The King Of Dreams said:


> OMG really?!


please forgive me for saying this: normal sausages may be a bit phallic, but those take it to a whole new level...


----------



## Leeoflittlefaith (Dec 8, 2010)

Sausages!
Bacon is so overrated.


----------



## The King Of Dreams (Aug 18, 2010)

Cheveyo said:


>


 Oh dear....... What did I start?!


----------



## The King Of Dreams (Aug 18, 2010)

LQ9 said:


> Sausage, good old breakfast pork sausage with syrup.


Oh a person after my own heart! Let's go to IHOP together! We'll be breakfast buddies.


> please forgive me for saying this: normal sausages may be a bit phallic, but those take it to a whole new level...


I know..... unsettling isn't it?


----------



## The King Of Dreams (Aug 18, 2010)

Leeoflittlefaith said:


> Sausages!
> Bacon is so overrated.


YES! Dude, you are so awesome!


----------



## The King Of Dreams (Aug 18, 2010)

SenhorFrio said:


> bacon...unless it's farmer sausage then sausage all the way so i voted both. sausage is quite varied i like certain kinds alot and other kind not so much


What about breakfast sausage?


----------



## Dark Romantic (Dec 27, 2011)

Emanuel Mayer said:


> best of both worlds
> Berner Sausages
> 
> Berner Bacon Sausages Royalty Free Stock Photo, Pictures, Images And Stock Photography. Image 9882729.


Oh, bacon, is there anything you can't do?

I choose bacon, of course.


----------



## Tanuchiro (Mar 1, 2012)

Both. Though, I usually go with sausage since sausage is usually more filling.


----------



## SenhorFrio (Apr 29, 2010)

The King Of Dreams said:


> What about breakfast sausage?


 hmm i'm not a big fan of what most supermarkets call breakfast sausages.


----------



## The King Of Dreams (Aug 18, 2010)

SenhorFrio said:


> hmm i'm not a big fan of what most supermarkets call breakfast sausages.

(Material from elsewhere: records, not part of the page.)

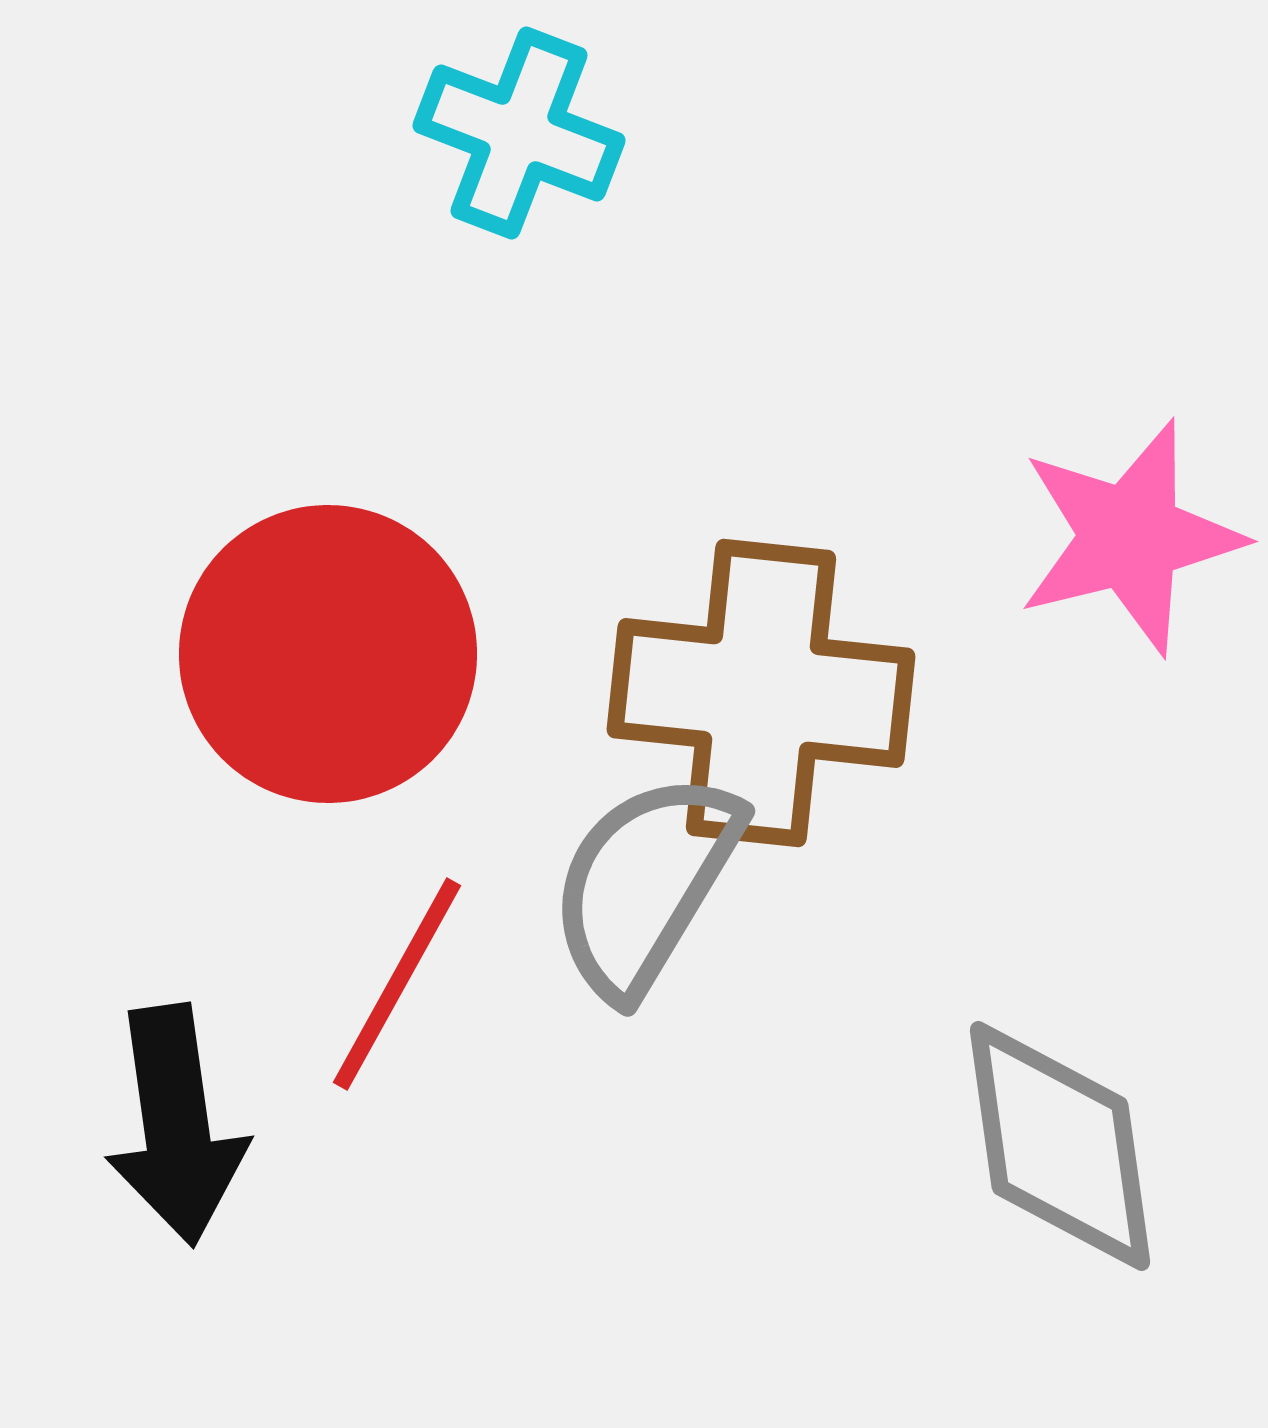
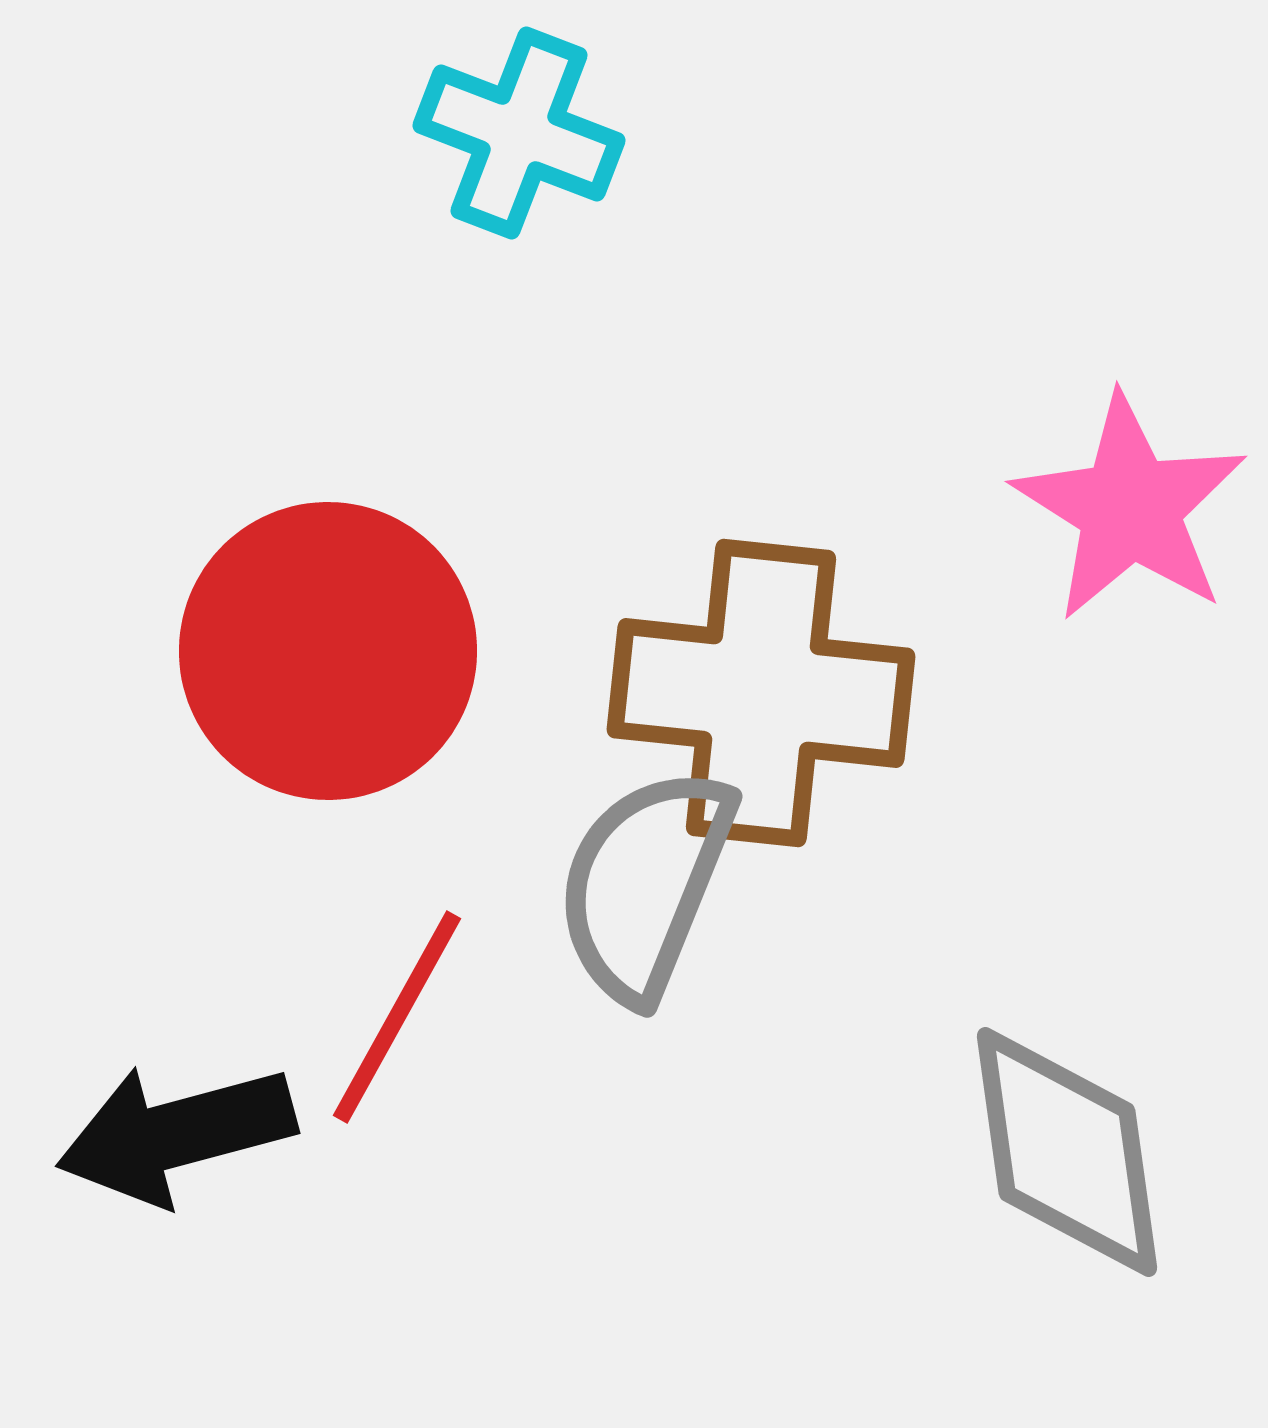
pink star: moved 29 px up; rotated 26 degrees counterclockwise
red circle: moved 3 px up
gray semicircle: rotated 9 degrees counterclockwise
red line: moved 33 px down
black arrow: moved 9 px down; rotated 83 degrees clockwise
gray diamond: moved 7 px right, 6 px down
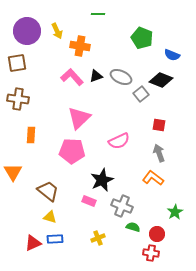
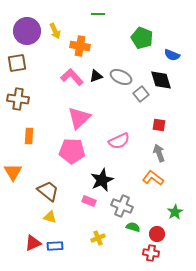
yellow arrow: moved 2 px left
black diamond: rotated 50 degrees clockwise
orange rectangle: moved 2 px left, 1 px down
blue rectangle: moved 7 px down
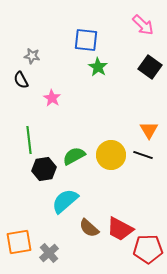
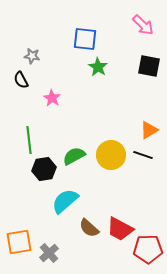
blue square: moved 1 px left, 1 px up
black square: moved 1 px left, 1 px up; rotated 25 degrees counterclockwise
orange triangle: rotated 30 degrees clockwise
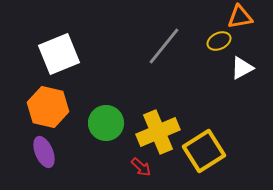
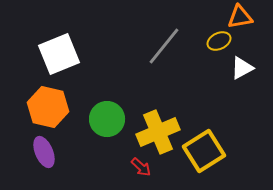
green circle: moved 1 px right, 4 px up
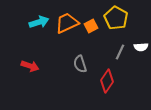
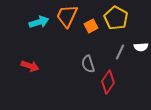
orange trapezoid: moved 7 px up; rotated 40 degrees counterclockwise
gray semicircle: moved 8 px right
red diamond: moved 1 px right, 1 px down
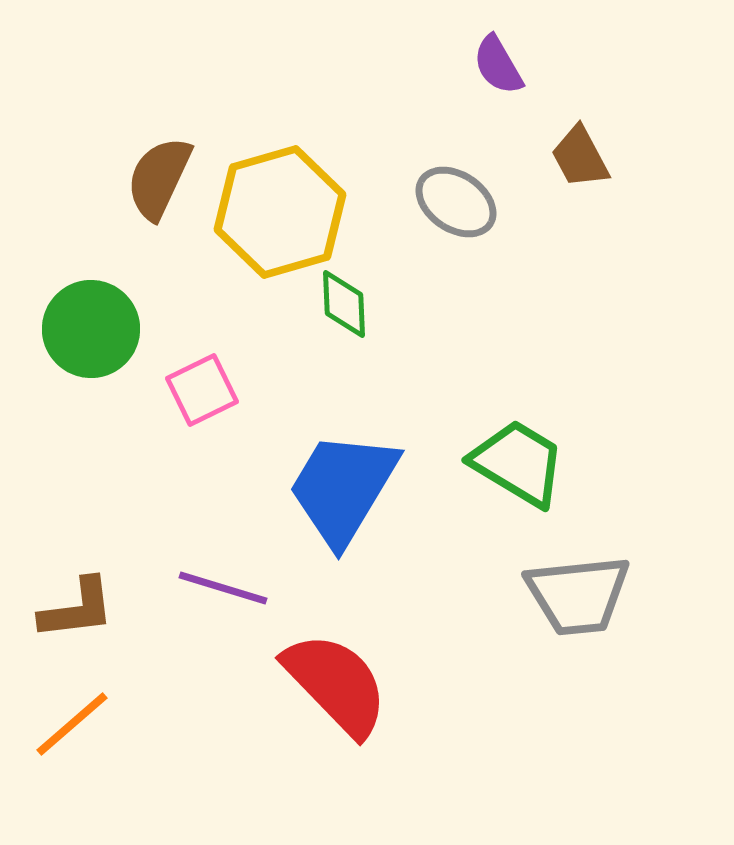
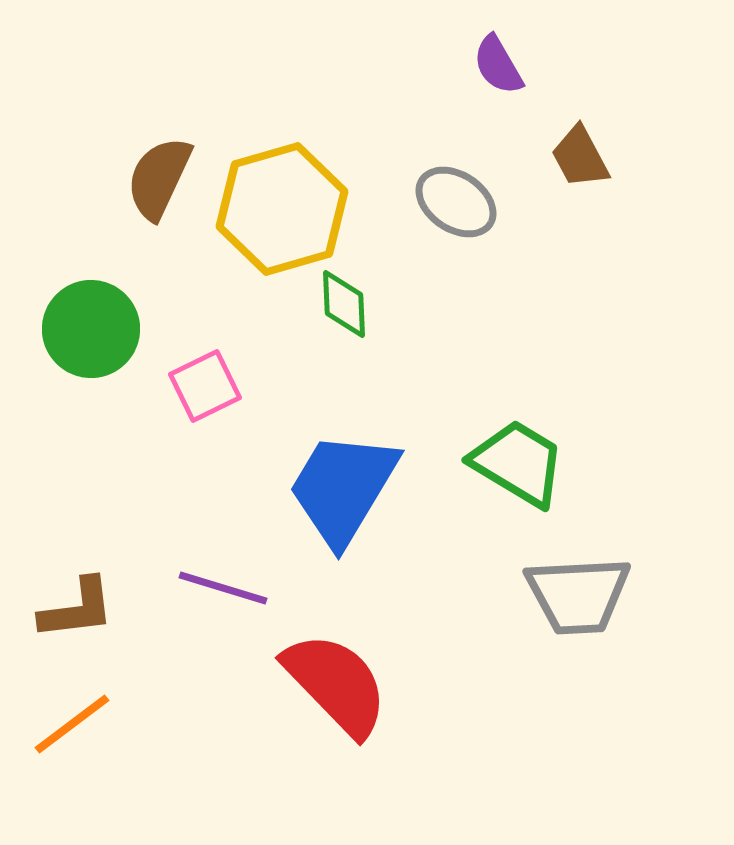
yellow hexagon: moved 2 px right, 3 px up
pink square: moved 3 px right, 4 px up
gray trapezoid: rotated 3 degrees clockwise
orange line: rotated 4 degrees clockwise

What about the ones at diners, and places like IHOP?


----------



## LQ9 (Jul 24, 2010)

The King Of Dreams said:


> Oh a person after my own heart! Let's go to IHOP together! We'll be breakfast buddies.


*shakes hand*

Syrupy sausages... for every meal!


----------



## SenhorFrio (Apr 29, 2010)

The King Of Dreams said:


> What about the ones at diners, and places like IHOP?


bacon is still better.


----------



## The King Of Dreams (Aug 18, 2010)

LQ9 said:


> *shakes hand*
> 
> Syrupy sausages... for every meal!


Yesss! * squeals like a little girl*


----------



## The King Of Dreams (Aug 18, 2010)

SenhorFrio said:


> bacon is still better.


I'm disappointed now


----------



## AussieChick (Dec 27, 2010)

I love both bacon and sausages,there is nothing better than sausages,bacon and eggs on toast.But I prefer the gourmet sausages rather than processed ones.They have more flavour and come in many different varieties.


----------



## LQ9 (Jul 24, 2010)

The King Of Dreams said:


> Yesss! * squeals like a little girl*


*skips off to ihop together*


----------



## The King Of Dreams (Aug 18, 2010)

LQ9 said:


> *skips off to ihop together*


*while holding hands*


----------



## LQ9 (Jul 24, 2010)

The King Of Dreams said:


> *while holding hands*











(you did say you squealed like a little girl)

Edit: or this works too


----------



## The King Of Dreams (Aug 18, 2010)

LQ9 said:


> (you did say you squealed like a little girl)
> 
> Edit: or this works too


That works too..


----------



## LQ9 (Jul 24, 2010)

The King Of Dreams said:


> That works too..


Lol, sorry if that wasn't the image you had in mind...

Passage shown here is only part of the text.